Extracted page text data
☆ ☆ ☆ ☆
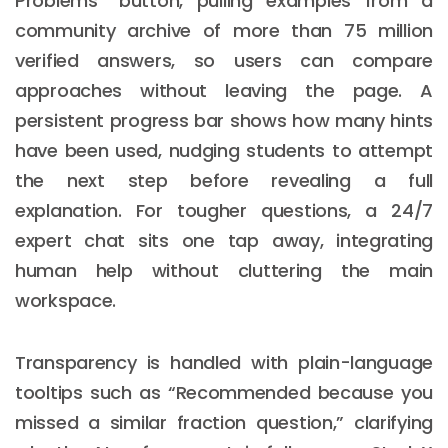
Problems” button, pulling examples from a
community archive of more than 75 million
verified answers, so users can compare
approaches without leaving the page. A
persistent progress bar shows how many hints
have been used, nudging students to attempt
the next step before revealing a full
explanation. For tougher questions, a 24/7
expert chat sits one tap away, integrating
human help without cluttering the main
workspace.
Transparency is handled with plain-language
tooltips such as “Recommended because you
missed a similar fraction question,” clarifying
☆ ☆ ☆ ☆
What to work on
Could you copy every record above exactly, leaving out the pictures?

Result of this exercise
Problems” button, pulling examples from a
community archive of more than 75 million
verified answers, so users can compare
approaches without leaving the page. A
persistent progress bar shows how many hints
have been used, nudging students to attempt
the next step before revealing a full
explanation. For tougher questions, a 24/7
expert chat sits one tap away, integrating
human help without cluttering the main
workspace.
Transparency is handled with plain-language
tooltips such as “Recommended because you
missed a similar fraction question,” clarifying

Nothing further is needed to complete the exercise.